A pool of potential geothermal energy has been lying dormant in the Meager Mountain area since it was first discovered there about 20 years ago.
In the last four weeks however, the Meager Creek Development Company (MCDC), a wholly-owned subsidiary of North Pacific GeoPower Corp., has renewed its efforts to develop this "green" energy source.
Using three small wells, the company has recently started test drilling in the area, which is located about 70 kilometres west of Pemberton.
"It's very early days," said Craig Aspinall who is a consultant with MCDC. "We won't know if we have a project for two years."
The company will have to sink approximately $20 million into drilling and testing in order to find out if there is enough steaming water there to make it a commercially viable project.
"We fully expect there will be a market (in the future)," he said. "The California experience has given everyone a wake up call and a scare."
Between 1974 and 1982, B.C. Hydro spent about $30 million in a complete geothermal survey of the province.
That survey identified the Meager Mountain area as the prime geothermal site in B.C. The exploration showed there was a 250 degrees centigrade geothermal reservoir on the southern side of the mountain and the probability of a similar resource on the northeast side at Pebble Creek.
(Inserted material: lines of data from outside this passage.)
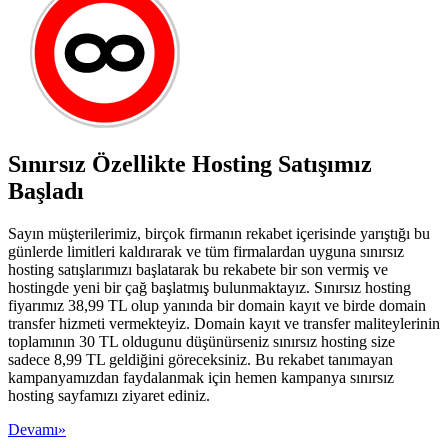
Sınırsız Özellikte Hosting Satışımız
Başladı
Sayın müşterilerimiz, birçok firmanın rekabet içerisinde yarıştığı bu
günlerde limitleri kaldırarak ve tüm firmalardan uyguna sınırsız
hosting satışlarımızı başlatarak bu rekabete bir son vermiş ve
hostingde yeni bir çağ başlatmış bulunmaktayız. Sınırsız hosting
fiyarımız 38,99 TL olup yanında bir domain kayıt ve birde domain
transfer hizmeti vermekteyiz. Domain kayıt ve transfer maliteylerinin
toplamının 30 TL oldugunu düşünürseniz sınırsız hosting size
sadece 8,99 TL geldiğini göreceksiniz. Bu rekabet tanımayan
kampanyamızdan faydalanmak için hemen kampanya sınırsız
hosting sayfamızı ziyaret ediniz.
Devamı»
Hydro abandoned attempts to develop the site in the early 80s because the country was plunging into an economic recession and there was an abundance of relatively cheap hydroelectric energy and low-priced fossil fuels on the market at that time.
In 1988 MCDC picked up the geothermal lease and is now exploring the possibilities that lie thousands of metres below the earth's surface.
Extracting hot water from the bowels of the earth is a process similar to drilling for oil. Once the hot water is extracted, it moves into a plant where it turns turbines, which in turn produce energy.
The company has a permit for the first stage of the development process, in which test wells will be drilled up to 3,500 feet below the earths surface to ensure that the hot water is able to flow and move into a steam plant.
If the tests come back positive, MCDC will have to obtain another permit before moving to the second stage of production, scheduled for March 2002. This stage will determine if there is enough volume underground to make the project a commercial success.
The answer should be known by the fall of 2003.
If all goes according to MCDC's plan, they will be able to create a successful geothermal project there with a life span of roughly 30 years.